# Madone issue



## aklause (Mar 12, 2004)

I purchased a new stock Madone a couple of months ago. I noticed right away that when riding even on relatively smooth surfaces the front shifter cable is taping against the bottom tube. I've had it in the shop a couple of times now for this problem. It seems everything is as it should be. The shop had to modify the cable guide with a 1/4 inch shim to keep this from happening. Has anyone had a similar problem????. This is a 56cm frame.


----------



## blehargh (Mar 17, 2004)

aklause said:


> I purchased a new stock Madone a couple of months ago. I noticed right away that when riding even on relatively smooth surfaces the front shifter cable is taping against the bottom tube. I've had it in the shop a couple of times now for this problem. It seems everything is as it should be.

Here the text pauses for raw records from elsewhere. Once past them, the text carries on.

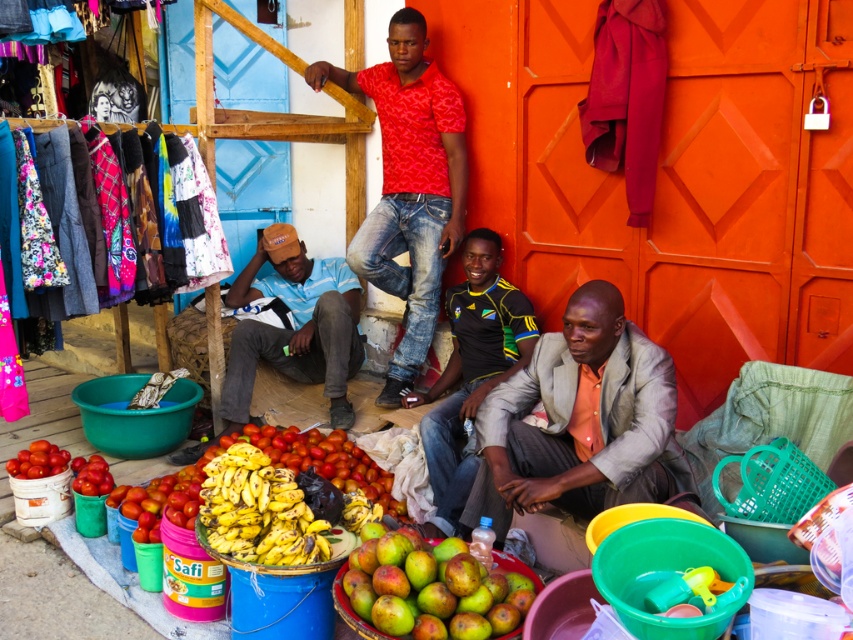 Question: Can you confirm if yellow-green jersey at center is wider than shiny red tomatoes at lower left?

Choices:
 (A) no
 (B) yes

Answer: (B)

Question: Does red printed shirt at center appear over yellow matte bananas at center?

Choices:
 (A) yes
 (B) no

Answer: (A)

Question: Which point is closer to the camera?

Choices:
 (A) (482, 474)
 (B) (399, 570)
 (C) (339, 348)

Answer: (B)

Question: Which object is the farthest from the shiny red tomatoes at lower left?

Choices:
 (A) shiny yellow bananas at center
 (B) yellow-green jersey at center
 (C) yellow matte bananas at center
 (D) orange fabric jacket at lower center

Answer: (D)

Question: Does orange fabric jacket at lower center have a larger size compared to red printed shirt at center?

Choices:
 (A) no
 (B) yes

Answer: (A)

Question: Which point is farther to the camera?

Choices:
 (A) yellow-green jersey at center
 (B) orange fabric jacket at lower center
 (C) shiny red tomatoes at lower left
 (D) yellow matte bananas at center

Answer: (C) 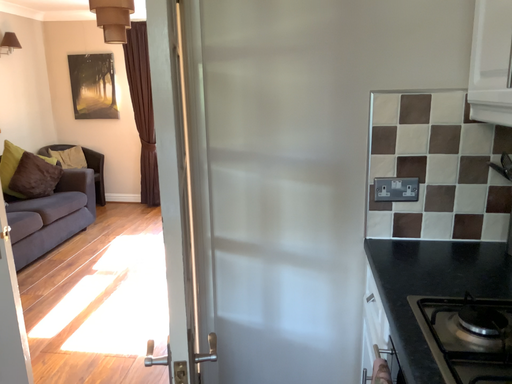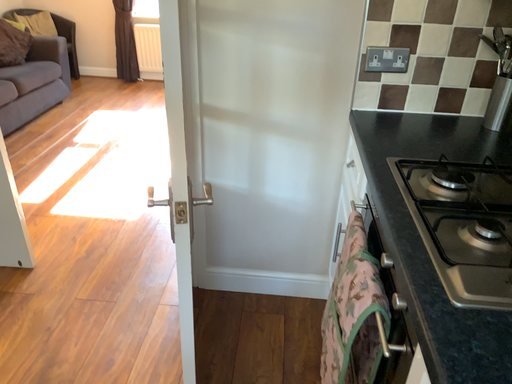 Question: Which way did the camera rotate in the video?

Choices:
 (A) rotated upward
 (B) rotated downward

Answer: (B) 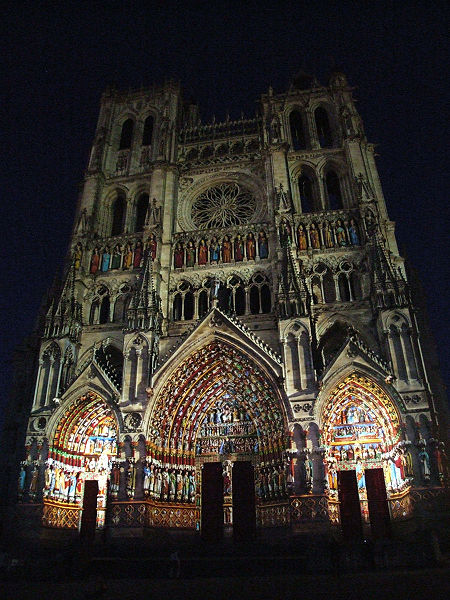 Identify the location of door. The height and width of the screenshot is (600, 450). [x=213, y=503]. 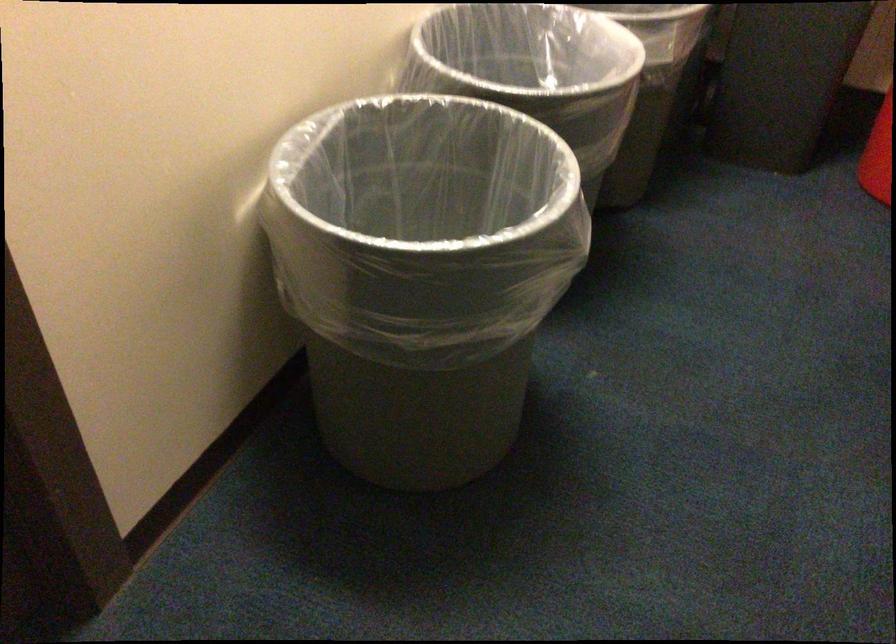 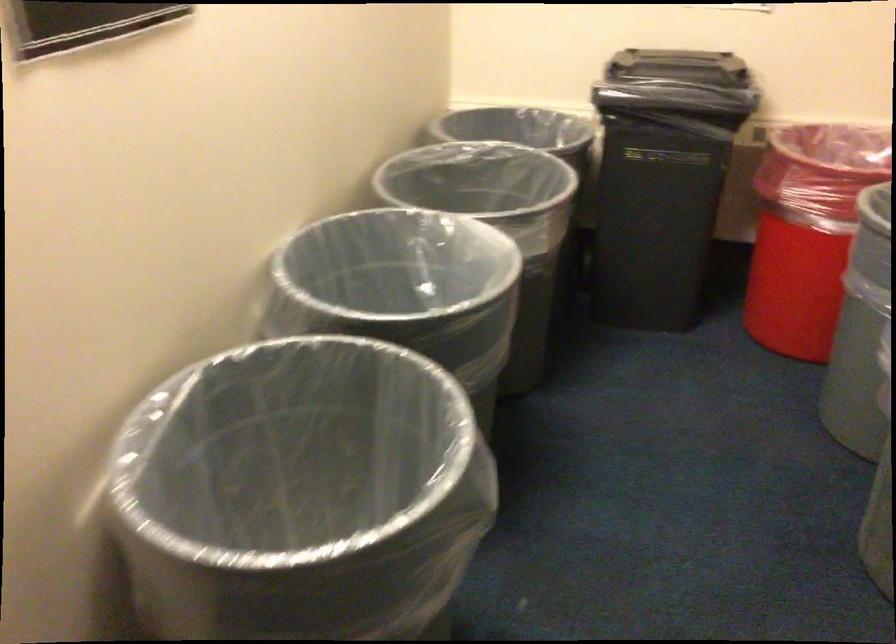 Question: How did the camera likely rotate?

Choices:
 (A) Left
 (B) Right
 (C) Up
 (D) Down

Answer: (C) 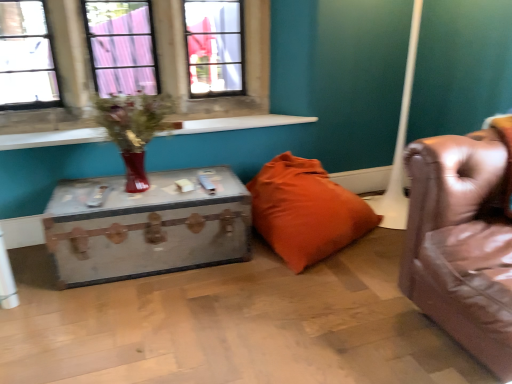 Question: Can you confirm if rustic wood trunk at center is taller than orange fabric pillow at center?

Choices:
 (A) yes
 (B) no

Answer: (B)

Question: Is rustic wood trunk at center smaller than orange fabric pillow at center?

Choices:
 (A) yes
 (B) no

Answer: (A)

Question: Can we say rustic wood trunk at center lies outside orange fabric pillow at center?

Choices:
 (A) no
 (B) yes

Answer: (B)

Question: Does rustic wood trunk at center appear on the left side of orange fabric pillow at center?

Choices:
 (A) yes
 (B) no

Answer: (A)

Question: Is there a large distance between rustic wood trunk at center and orange fabric pillow at center?

Choices:
 (A) yes
 (B) no

Answer: (B)

Question: Is rustic wood trunk at center to the right of orange fabric pillow at center from the viewer's perspective?

Choices:
 (A) yes
 (B) no

Answer: (B)

Question: From a real-world perspective, is rustic wood trunk at center on top of white smooth window sill at upper left?

Choices:
 (A) no
 (B) yes

Answer: (A)

Question: Considering the relative sizes of rustic wood trunk at center and white smooth window sill at upper left in the image provided, is rustic wood trunk at center shorter than white smooth window sill at upper left?

Choices:
 (A) yes
 (B) no

Answer: (B)

Question: Can you confirm if rustic wood trunk at center is positioned to the right of white smooth window sill at upper left?

Choices:
 (A) no
 (B) yes

Answer: (A)

Question: Considering the relative sizes of rustic wood trunk at center and white smooth window sill at upper left in the image provided, is rustic wood trunk at center bigger than white smooth window sill at upper left?

Choices:
 (A) yes
 (B) no

Answer: (A)

Question: From the image's perspective, is rustic wood trunk at center above white smooth window sill at upper left?

Choices:
 (A) yes
 (B) no

Answer: (B)

Question: Is rustic wood trunk at center aimed at white smooth window sill at upper left?

Choices:
 (A) yes
 (B) no

Answer: (B)

Question: Is orange fabric pillow at center to the right of white smooth window sill at upper left from the viewer's perspective?

Choices:
 (A) yes
 (B) no

Answer: (A) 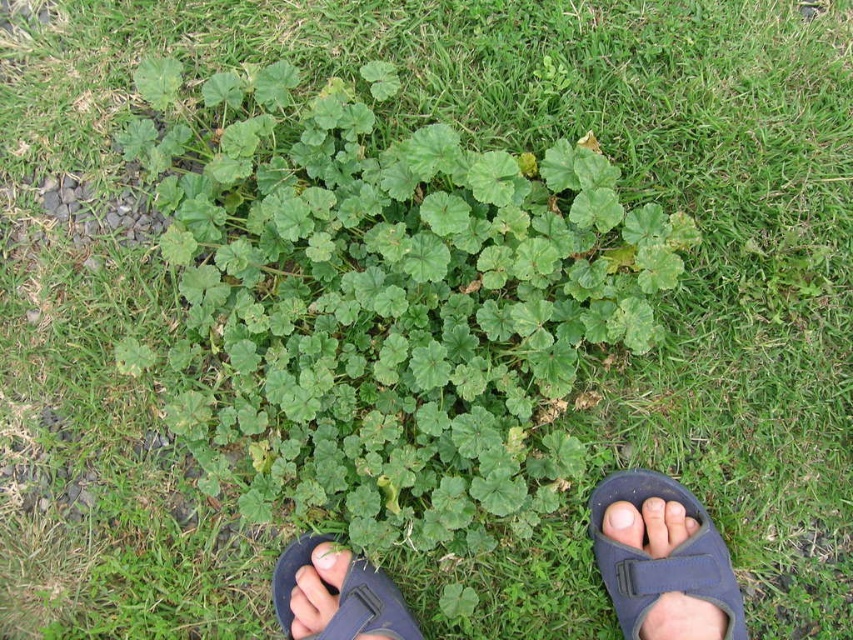 You are standing in a garden and want to take a closer look at the plant. If you move forward 0.5 meters, will the point at point (282, 612) become closer than 1 meter to you?

The distance of point (282, 612) from camera is 1.56 meters. Moving forward 0.5 meters would reduce the distance to 1.06 meters, which is still more than 1 meter away. So the point at point (282, 612) will not become closer than 1 meter to you.

You are standing in a garden and see the black fabric sandal at lower center and the pink flesh at center. Which object is nearer to you?

The black fabric sandal at lower center is closer to the viewer than the pink flesh at center.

The shop had to modify the cable guide with a 1/4 inch shim to keep this from happening. Has anyone had a similar problem????. This is a 56cm frame.


just pop some rubber donuts on the cable... done.

-don


----------



## thedude65 (Apr 19, 2004)

I had this problem on my 2300, what I did is that I made the right/rear side cables enter the boss were the left cable normaly goes and of corse routed the left side into the right boss. then I crossed the bare cables below the downtube. This spreads out the houseing so the it looks cleaner and doesnt hit the frame as much, this may work.

Other wise, start wrapin tape around the sucka


----------